The problem —
All lines of the entries with "this" in them must be listed.

[Opening Data extracts section]

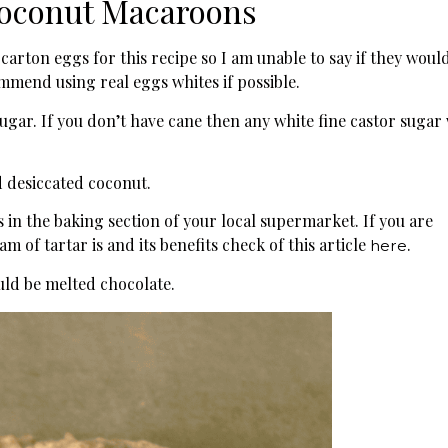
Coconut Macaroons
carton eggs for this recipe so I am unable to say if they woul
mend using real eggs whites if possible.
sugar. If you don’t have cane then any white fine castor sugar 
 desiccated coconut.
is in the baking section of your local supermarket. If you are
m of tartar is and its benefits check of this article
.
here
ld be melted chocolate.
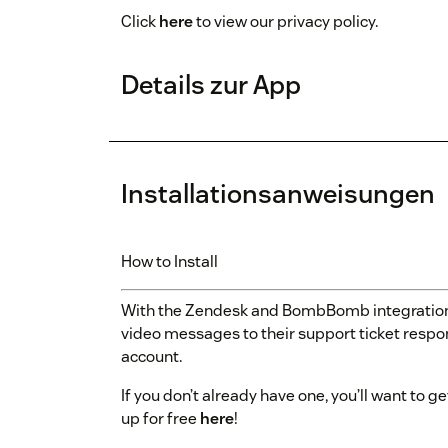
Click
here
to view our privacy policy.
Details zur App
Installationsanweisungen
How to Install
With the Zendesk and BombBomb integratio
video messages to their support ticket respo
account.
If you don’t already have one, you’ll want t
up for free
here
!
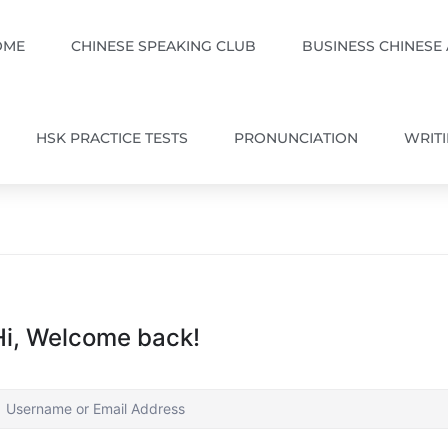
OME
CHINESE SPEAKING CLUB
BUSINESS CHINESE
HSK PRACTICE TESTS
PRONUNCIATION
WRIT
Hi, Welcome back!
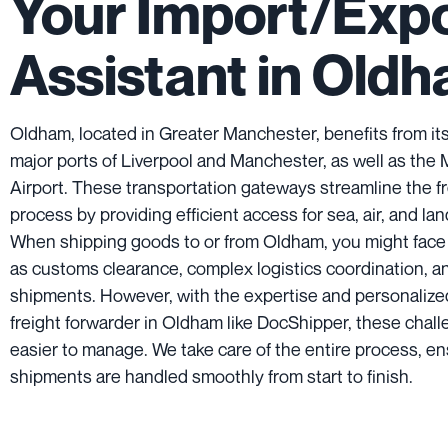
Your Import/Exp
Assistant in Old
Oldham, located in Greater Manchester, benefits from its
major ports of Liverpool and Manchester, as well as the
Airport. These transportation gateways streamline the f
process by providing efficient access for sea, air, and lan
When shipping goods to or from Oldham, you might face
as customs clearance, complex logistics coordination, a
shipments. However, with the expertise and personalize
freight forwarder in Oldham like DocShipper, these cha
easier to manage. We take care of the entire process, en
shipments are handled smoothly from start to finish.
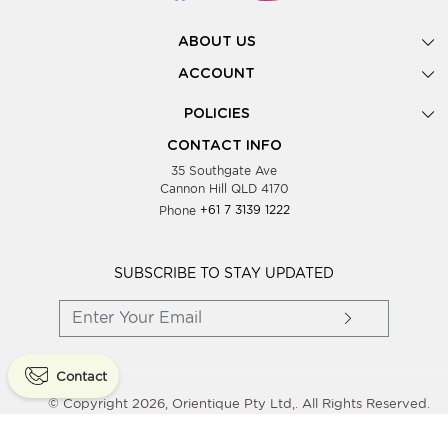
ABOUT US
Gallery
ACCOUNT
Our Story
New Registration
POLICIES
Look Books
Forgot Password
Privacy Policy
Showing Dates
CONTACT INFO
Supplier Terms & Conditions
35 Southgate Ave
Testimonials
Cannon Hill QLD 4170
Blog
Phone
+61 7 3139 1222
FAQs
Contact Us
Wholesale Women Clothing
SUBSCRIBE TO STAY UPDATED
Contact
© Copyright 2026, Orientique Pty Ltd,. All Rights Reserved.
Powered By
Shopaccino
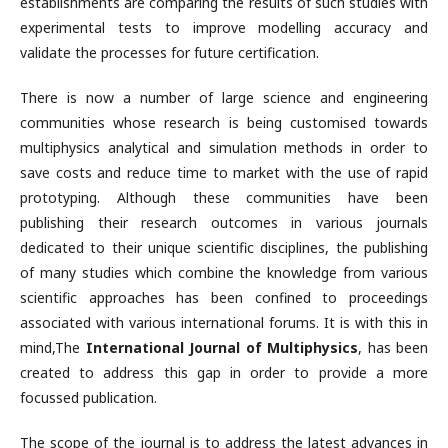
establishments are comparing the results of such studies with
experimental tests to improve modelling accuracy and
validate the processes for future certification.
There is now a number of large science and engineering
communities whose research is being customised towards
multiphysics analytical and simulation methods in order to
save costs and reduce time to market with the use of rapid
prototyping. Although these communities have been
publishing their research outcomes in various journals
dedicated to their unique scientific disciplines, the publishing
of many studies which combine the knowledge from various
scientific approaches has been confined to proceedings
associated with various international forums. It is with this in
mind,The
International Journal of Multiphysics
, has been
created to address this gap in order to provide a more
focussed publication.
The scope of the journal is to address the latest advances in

[Closing Data extracts section]

The answer —
carton eggs for this recipe so I am unable to say if they woul
m of tartar is and its benefits check of this article
associated with various international forums. It is with this in
created to address this gap in order to provide a more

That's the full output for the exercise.